Department of Mechanical Engineering, University College London, London, UK.
Developmental Biology and Cancer Research and Teaching Department, UCL Great Ormond Street Institute of Child Health, University College London, London, UK.
J Anat. 2024 Dec;245(6):829-841. doi: 10.1111/joa.14063. Epub 2024 May 17.
X-ray Computed Tomography (CT) images are widely used in various fields of natural, physical, and biological sciences. 3D reconstruction of the images involves segmentation of the structures of interest. Manual segmentation has been widely used in the field of biological sciences for complex structures composed of several sub-parts and can be a time-consuming process. Many tools have been developed to automate the segmentation process, all with various limitations and advantages, however, multipart segmentation remains a largely manual process. The aim of this study was to develop an open-access and user-friendly tool for the automatic segmentation of calcified tissues, specifically focusing on craniofacial bones. Here we describe BounTI, a novel segmentation algorithm which preserves boundaries between separate segments through iterative thresholding. This study outlines the working principles behind this algorithm, investigates the effect of several input parameters on its outcome, and then tests its versatility on CT images of the craniofacial system from different species (e.g. a snake, a lizard, an amphibian, a mouse and a human skull) with various scan qualities. The case studies demonstrate that this algorithm can be effectively used to segment the craniofacial system of a range of species automatically. High-resolution microCT images resulted in more accurate boundary-preserved segmentation, nonetheless significantly lower-quality clinical images could still be segmented using the proposed algorithm. Methods for manual intervention are included in this tool when the scan quality is insufficient to achieve the desired segmentation results. While the focus here was on the craniofacial system, BounTI can be used to automatically segment any hard tissue. The tool presented here is available as an Avizo/Amira add-on, a stand-alone Windows executable, and a Python library. We believe this accessible and user-friendly segmentation tool can benefit the wider anatomical community.

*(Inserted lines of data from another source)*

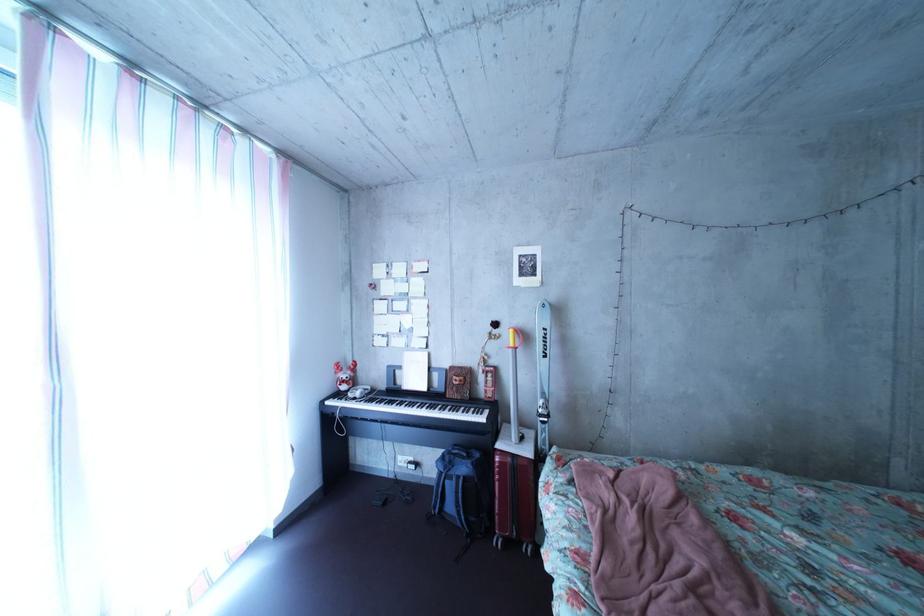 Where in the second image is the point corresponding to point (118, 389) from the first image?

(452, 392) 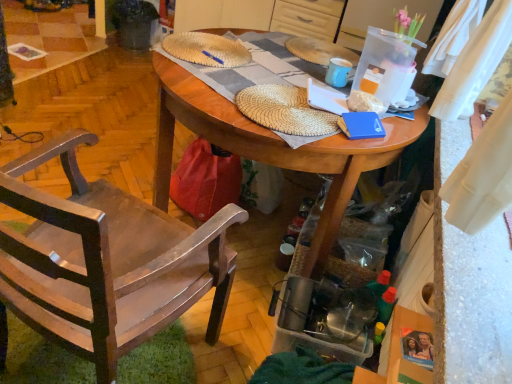 Question: Which direction should I rotate to look at woven straw hat at center, the first hat when ordered from front to back?

Choices:
 (A) left
 (B) right

Answer: (B)

Question: Is woven straw hat at upper center, which is the 2th hat in bottom-to-top order, aimed at wooden table at center?

Choices:
 (A) yes
 (B) no

Answer: (A)

Question: Is woven straw hat at upper center, which is the 2th hat in bottom-to-top order, far away from wooden table at center?

Choices:
 (A) no
 (B) yes

Answer: (A)

Question: Is woven straw hat at upper center, which is the 2th hat in bottom-to-top order, taller than wooden table at center?

Choices:
 (A) no
 (B) yes

Answer: (A)

Question: From a real-world perspective, is woven straw hat at upper center, marked as the second hat in a front-to-back arrangement, physically below wooden table at center?

Choices:
 (A) no
 (B) yes

Answer: (A)

Question: From a real-world perspective, does woven straw hat at upper center, which is the 2th hat in bottom-to-top order, stand above wooden table at center?

Choices:
 (A) no
 (B) yes

Answer: (B)

Question: Is woven straw hat at upper center, the first hat from the back, completely or partially outside of wooden table at center?

Choices:
 (A) yes
 (B) no

Answer: (B)

Question: Does woven straw hat at center, which is the second hat in top-to-bottom order, have a larger size compared to dark gray plastic trash can at upper left?

Choices:
 (A) no
 (B) yes

Answer: (A)

Question: Is woven straw hat at center, which is the second hat in top-to-bottom order, wider than dark gray plastic trash can at upper left?

Choices:
 (A) yes
 (B) no

Answer: (A)

Question: Considering the relative sizes of woven straw hat at center, which is the second hat from back to front, and dark gray plastic trash can at upper left in the image provided, is woven straw hat at center, which is the second hat from back to front, smaller than dark gray plastic trash can at upper left?

Choices:
 (A) no
 (B) yes

Answer: (B)

Question: Is woven straw hat at center, which is the 1th hat from bottom to top, positioned with its back to dark gray plastic trash can at upper left?

Choices:
 (A) no
 (B) yes

Answer: (A)

Question: From a real-world perspective, is woven straw hat at center, which is the second hat from back to front, physically below dark gray plastic trash can at upper left?

Choices:
 (A) yes
 (B) no

Answer: (B)

Question: Is woven straw hat at center, which is the second hat from back to front, with dark gray plastic trash can at upper left?

Choices:
 (A) no
 (B) yes

Answer: (A)

Question: Is dark gray plastic trash can at upper left at the right side of blue matte book at center?

Choices:
 (A) yes
 (B) no

Answer: (B) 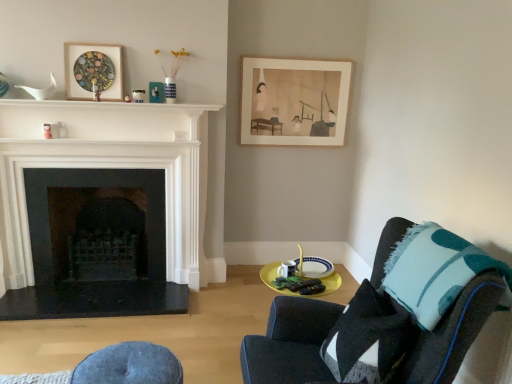 Where is `empty space that is ontop of white glossy fireplace at left, the first fireplace positioned from the front (from a real-world perspective)`? empty space that is ontop of white glossy fireplace at left, the first fireplace positioned from the front (from a real-world perspective) is located at coordinates (92, 111). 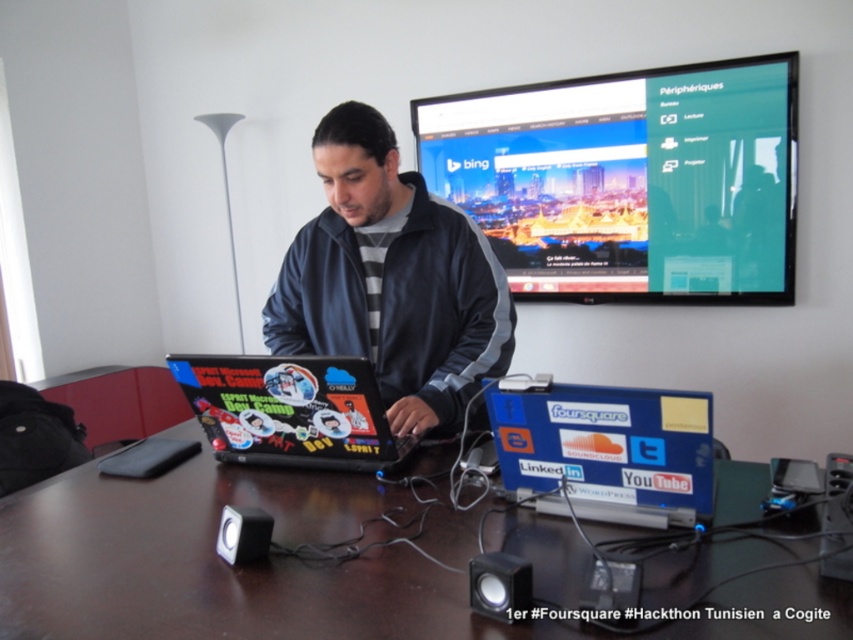 Who is lower down, brown wooden table at center or sticker-covered laptop at center?

brown wooden table at center is lower down.

Locate an element on the screen. This screenshot has height=640, width=853. brown wooden table at center is located at coordinates (221, 563).

I want to click on brown wooden table at center, so click(221, 563).

Between matte black laptop at center and sticker-covered laptop at center, which one has less height?

sticker-covered laptop at center

Does matte black laptop at center have a lesser height compared to sticker-covered laptop at center?

In fact, matte black laptop at center may be taller than sticker-covered laptop at center.

Does point (318, 348) come behind point (265, 371)?

Yes.

The height and width of the screenshot is (640, 853). I want to click on matte black laptop at center, so click(x=392, y=280).

Between brown wooden table at center and blue plastic laptop at center, which one has less height?

brown wooden table at center is shorter.

Who is more forward, (331, 536) or (519, 388)?

Positioned in front is point (519, 388).

Where is `brown wooden table at center`? brown wooden table at center is located at coordinates (221, 563).

Locate an element on the screen. brown wooden table at center is located at coordinates (221, 563).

X 射线计算机断层扫描(CT)图像广泛应用于自然、物理和生物科学的各个领域。图像的 3D 重建涉及到感兴趣结构的分割。手动分割在由几个子部分组成的复杂结构的生物科学领域得到了广泛应用,但这是一个耗时的过程。已经开发了许多工具来实现分割过程的自动化,这些工具都具有各种局限性和优势,但多部分分割仍然主要是手动过程。本研究旨在开发一种用于自动分割钙化组织的开放获取和用户友好的工具,特别是针对颅面骨骼。在这里,我们描述了 BounTI,这是一种新的分割算法,通过迭代阈值处理来保留单独部分之间的边界。本研究概述了该算法背后的工作原理,研究了几个输入参数对其结果的影响,然后测试了其在来自不同物种(如蛇、蜥蜴、两栖动物、老鼠和人类颅骨)的颅面系统 CT 图像上的多功能性,这些图像具有不同的扫描质量。案例研究表明,该算法可有效地用于自动分割一系列物种的颅面系统。高分辨率微 CT 图像导致更准确的边界保留分割,但即使使用所提出的算法,质量较低的临床图像仍然可以分割。当扫描质量不足以获得所需的分割结果时,此工具中包含了手动干预的方法。虽然这里的重点是颅面系统,但 BounTI 可用于自动分割任何硬组织。这里提供的工具是作为 Avizo/Amira 的附加组件、独立的 Windows 可执行文件和 Python 库提供的。我们相信,这个易于访问和用户友好的分割工具将使更广泛的解剖学社区受益。